Today we’d like to introduce you to Sara Curry.
Sara, can you briefly walk us through your story – how you started and how you got to where you are today.
I got started in the field of yoga after a lifetime of contact sports and weight-lifting made me a 25-year old who couldn’t bend over to tie her own shoes. My husband worked an outrageously early morning shift, so at four am, I’d pull on underwear and pants in the dark and he’d put my shoes on my feet before he left for work.
A co-worker told me I’d love Bikram Yoga (insert finger wag and “You don’t know me” under my breath) and that I had to try it. I dragged my feet for months before signing up for my first class.
I know some people have a hard time with their first hot yoga class. I’m not that person. I love it from jump. Fifteen minutes into my first class I thought, “I’ll do this for the rest of my life.”
I loved that it was hard and hot and personal and sweaty. I loved that I had to face myself head-on every day, warts and all.

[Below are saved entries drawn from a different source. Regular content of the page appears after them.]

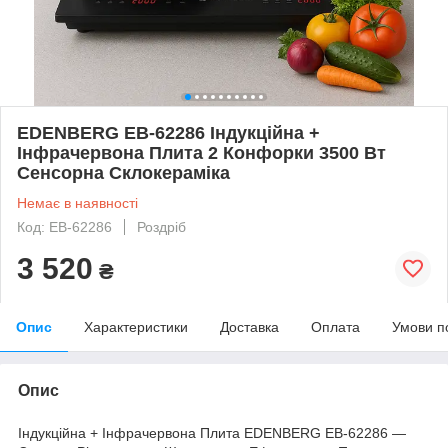
EDENBERG EB-62286 Індукційна +
Інфрачервона Плита 2 Конфорки 3500 Вт
Сенсорна Склокераміка
Немає в наявності
Код: EB-62286
Роздріб
3 520
₴
Опис
Характеристики
Доставка
Оплата
Умови п
Опис
Індукційна + Інфрачервона Плита EDENBERG EB-62286 —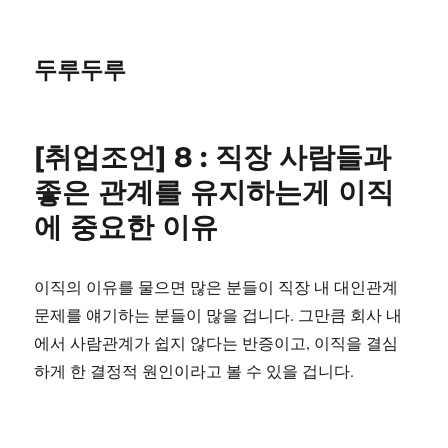
두루두루
[취업조언] 8 : 직장 사람들과
좋은 관계를 유지하는게 이직
에 중요한 이유
이직의 이유를 물으면 많은 분들이 직장 내 대인관계
문제를 얘기하는 분들이 많을 겁니다. 그만큼 회사 내
에서 사람관계가 쉽지 않다는 반증이고, 이직을 결심
하게 한 결정적 원인이라고 볼 수 있을 겁니다.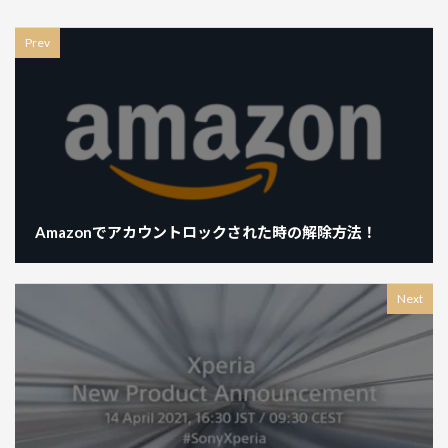
Prev
Amazonでアカウントロックされた時の解除方法！
Next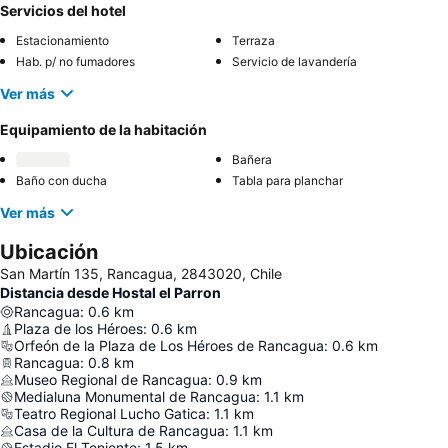
Servicios del hotel
Estacionamiento
Terraza
Hab. p/ no fumadores
Servicio de lavandería
Ver más
Equipamiento de la habitación
Bañera
Baño con ducha
Tabla para planchar
Ver más
Ubicación
San Martín 135, Rancagua, 2843020, Chile
Distancia desde Hostal el Parron
Rancagua
:
0.6
km
Plaza de los Héroes
:
0.6
km
Orfeón de la Plaza de Los Héroes de Rancagua
:
0.6
km
Rancagua
:
0.8
km
Museo Regional de Rancagua
:
0.9
km
Medialuna Monumental de Rancagua
:
1.1
km
Teatro Regional Lucho Gatica
:
1.1
km
Casa de la Cultura de Rancagua
:
1.1
km
Estadio El Teniente
:
1.5
km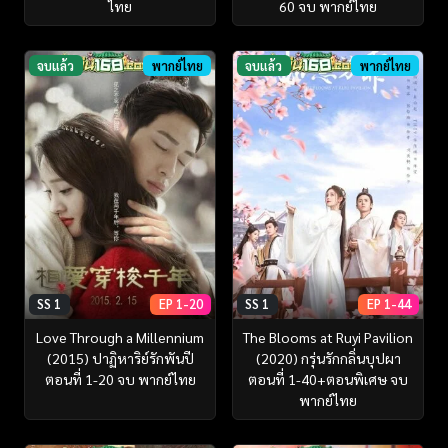
ไทย
60 จบ พากย์ไทย
จบแล้ว
พากย์ไทย
จบแล้ว
พากย์ไทย
SS 1
EP 1-20
SS 1
EP 1-44
Love Through a Millennium
The Blooms at Ruyi Pavilion
(2015) ปาฏิหาริย์รักพันปี
(2020) กรุ่นรักกลิ่นบุปผา
ตอนที่ 1-20 จบ พากย์ไทย
ตอนที่ 1-40+ตอนพิเศษ จบ
พากย์ไทย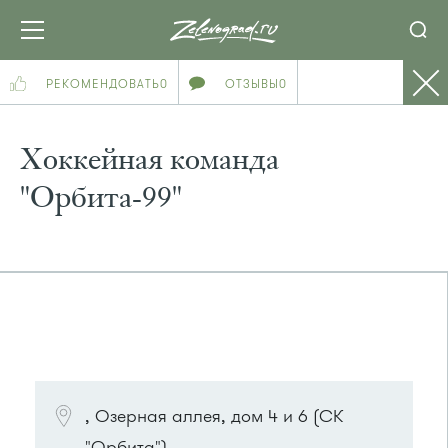
РЕКОМЕНДОВАТЬ
0
ОТЗЫВЫ
0
Хоккейная команда
"Орбита-99"
ПОСМОТРЕТЬ НА КАРТЕ
, Озерная аллея, дом 4 и 6 (СК
"Орбита")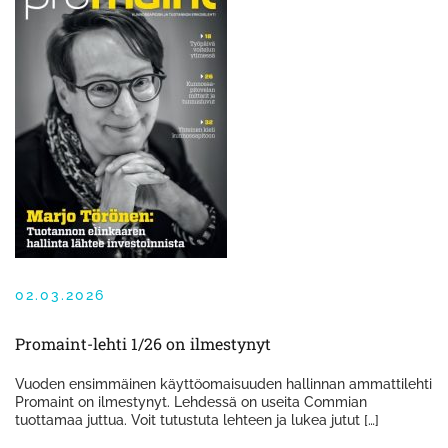
02.03.2026
Promaint-lehti 1/26 on ilmestynyt
Vuoden ensimmäinen käyttöomaisuuden hallinnan ammattilehti
Promaint on ilmestynyt. Lehdessä on useita Commian
tuottamaa juttua. Voit tutustuta lehteen ja lukea jutut […]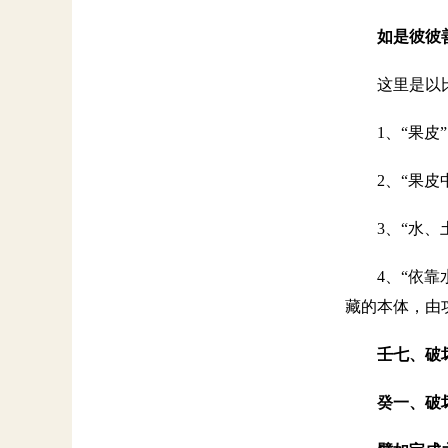
如是彼彼
这里是以
1、“果皮
2、“果
3、“水
4、“依
藏的本体，由
壬七、破
癸一、破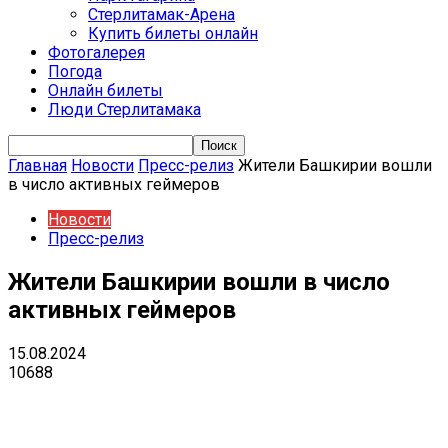
Стерлитамак-Арена
Купить билеты онлайн
Фотогалерея
Погода
Онлайн билеты
Люди Стерлитамака
Главная
Новости
Пресс-релиз
Жители Башкирии вошли
в число активных геймеров
Новости
Пресс-релиз
Жители Башкирии вошли в число
активных геймеров
15.08.2024
10688
VK
Telegram
Email
Copy URL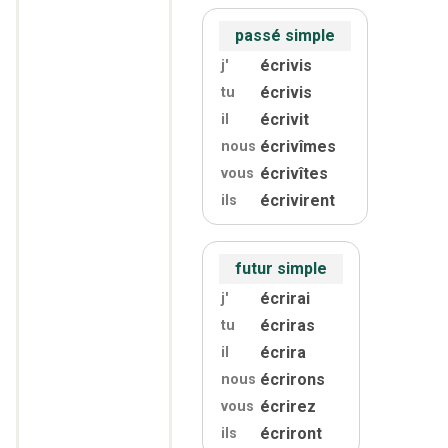
passé simple
écrivis
j'
écrivis
tu
écrivit
il
écrivîmes
nous
écrivîtes
vous
écrivirent
ils
futur simple
écrirai
j'
écriras
tu
écrira
il
écrirons
nous
écrirez
vous
écriront
ils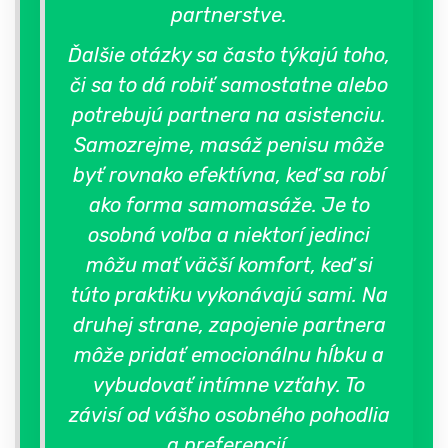
partnerstve.
Ďalšie otázky sa často týkajú toho,
či sa to dá robiť samostatne alebo
potrebujú partnera na asistenciu.
Samozrejme, masáž penisu môže
byť rovnako efektívna, keď sa robí
ako forma samomasáže. Je to
osobná voľba a niektorí jedinci
môžu mať väčší komfort, keď si
túto praktiku vykonávajú sami. Na
druhej strane, zapojenie partnera
môže pridať emocionálnu hĺbku a
vybudovať intímne vzťahy. To
závisí od vášho osobného pohodlia
a preferencií.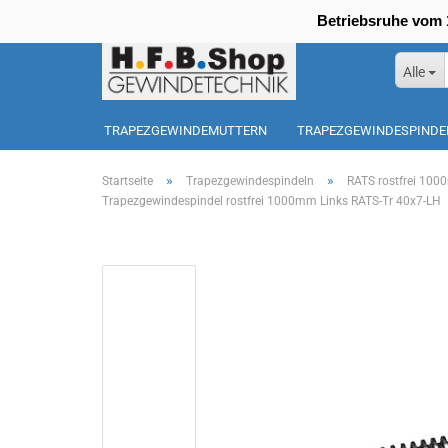
Betriebsruhe vom 1
Alle
TRAPEZGEWINDEMUTTERN
TRAPEZGEWINDESPINDE
SONDERPOSTEN
»
»
Startseite
Trapezgewindespindeln
RATS rostfrei 100
Trapezgewindespindel rostfrei 1000mm Links RATS-Tr 40x7-LH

I loved that I could come back and work on myself inside and out every single day.
Like most people with back pain, I got worse when I started yoga. Not knowing anything about yoga therapy, I thought I was supposed to “stretch out” my back pain and often told people my back felt “tight”.
My docs told me I could get surgery, injections or take opioids. I wasn’t having any of that nonsense. I’d just started this yoga and something felt right, even if I was in pain in most of the classes I took.
When I solicited my teachers’ feedback, they told me that most of our lives are spent in forwarding bends, so more forward bending would only exacerbate my herniated discs. I began working on traction exercises, hamstrings flexibility, abdominal toning and backward bends. With their support, I was 100% pain-free in 18 months.
That was back in the early 2000s. Since then, I’ve had two pregnancies with no back pain. I live on a small homestead and we heat with wood that we harvest, split, haul, and stack, and I have no back pain.
The back pain recovery is a big draw for my students and a massive positive for me in my practice and my life. I came to this yoga to heal and be fit, but what I get from it is far beyond my expectations.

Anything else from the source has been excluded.